Supplied data: Begin
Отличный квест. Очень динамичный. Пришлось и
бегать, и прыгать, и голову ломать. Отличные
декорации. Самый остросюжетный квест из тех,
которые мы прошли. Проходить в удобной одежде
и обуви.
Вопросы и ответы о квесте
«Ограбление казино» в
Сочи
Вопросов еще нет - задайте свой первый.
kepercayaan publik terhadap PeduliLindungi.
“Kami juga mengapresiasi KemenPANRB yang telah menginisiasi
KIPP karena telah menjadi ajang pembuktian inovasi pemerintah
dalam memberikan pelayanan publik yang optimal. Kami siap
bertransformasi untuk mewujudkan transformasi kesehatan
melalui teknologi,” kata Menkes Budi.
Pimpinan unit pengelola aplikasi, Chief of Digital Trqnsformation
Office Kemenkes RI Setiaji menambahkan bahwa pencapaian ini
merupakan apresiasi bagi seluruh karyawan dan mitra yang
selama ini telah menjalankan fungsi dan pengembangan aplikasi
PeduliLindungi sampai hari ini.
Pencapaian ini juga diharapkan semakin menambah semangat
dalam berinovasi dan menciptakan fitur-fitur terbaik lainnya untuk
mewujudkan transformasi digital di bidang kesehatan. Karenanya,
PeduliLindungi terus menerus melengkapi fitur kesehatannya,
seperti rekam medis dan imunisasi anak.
Supplied data: End
Supplied data: Begin
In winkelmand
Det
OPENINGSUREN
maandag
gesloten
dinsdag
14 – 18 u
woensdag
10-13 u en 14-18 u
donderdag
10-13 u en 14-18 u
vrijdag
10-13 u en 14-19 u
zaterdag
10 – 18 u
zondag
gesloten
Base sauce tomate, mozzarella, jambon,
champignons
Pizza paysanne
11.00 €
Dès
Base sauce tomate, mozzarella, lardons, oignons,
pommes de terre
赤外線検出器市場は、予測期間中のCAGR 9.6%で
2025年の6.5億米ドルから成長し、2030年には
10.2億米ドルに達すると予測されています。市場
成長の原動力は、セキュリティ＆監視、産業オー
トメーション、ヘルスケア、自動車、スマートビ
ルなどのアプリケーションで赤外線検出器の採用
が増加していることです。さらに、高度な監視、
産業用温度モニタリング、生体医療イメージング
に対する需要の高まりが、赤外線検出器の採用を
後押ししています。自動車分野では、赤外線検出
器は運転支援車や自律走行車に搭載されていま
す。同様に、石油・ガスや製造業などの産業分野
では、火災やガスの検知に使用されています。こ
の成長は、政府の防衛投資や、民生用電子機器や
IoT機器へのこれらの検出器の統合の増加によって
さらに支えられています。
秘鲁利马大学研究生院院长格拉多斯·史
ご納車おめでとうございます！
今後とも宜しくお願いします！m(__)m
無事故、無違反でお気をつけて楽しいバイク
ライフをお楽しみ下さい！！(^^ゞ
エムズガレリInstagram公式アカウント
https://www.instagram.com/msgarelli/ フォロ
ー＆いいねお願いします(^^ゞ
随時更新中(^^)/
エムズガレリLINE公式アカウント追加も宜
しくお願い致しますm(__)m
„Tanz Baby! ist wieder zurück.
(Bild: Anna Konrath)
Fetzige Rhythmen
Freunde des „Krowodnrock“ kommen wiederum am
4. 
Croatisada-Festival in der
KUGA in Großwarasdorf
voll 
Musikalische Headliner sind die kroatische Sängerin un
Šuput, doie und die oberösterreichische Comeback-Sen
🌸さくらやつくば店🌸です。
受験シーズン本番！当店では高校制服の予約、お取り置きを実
Supplied data: End
▶ [Your objective]: The required output is the stretch of entries above from the line containing "ご納車おめでとうございます！" through the line containing "受験シーズン本番！当店では高校制服の予約、お取り置きを実", reproduced exactly.

▶ [Output]:
ご納車おめでとうございます！
今後とも宜しくお願いします！m(__)m
無事故、無違反でお気をつけて楽しいバイク
ライフをお楽しみ下さい！！(^^ゞ
エムズガレリInstagram公式アカウント
https://www.instagram.com/msgarelli/ フォロ
ー＆いいねお願いします(^^ゞ
随時更新中(^^)/
エムズガレリLINE公式アカウント追加も宜
しくお願い致しますm(__)m
„Tanz Baby! ist wieder zurück.
(Bild: Anna Konrath)
Fetzige Rhythmen
Freunde des „Krowodnrock“ kommen wiederum am
4. 
Croatisada-Festival in der
KUGA in Großwarasdorf
voll 
Musikalische Headliner sind die kroatische Sängerin un
Šuput, doie und die oberösterreichische Comeback-Sen
🌸さくらやつくば店🌸です。
受験シーズン本番！当店では高校制服の予約、お取り置きを実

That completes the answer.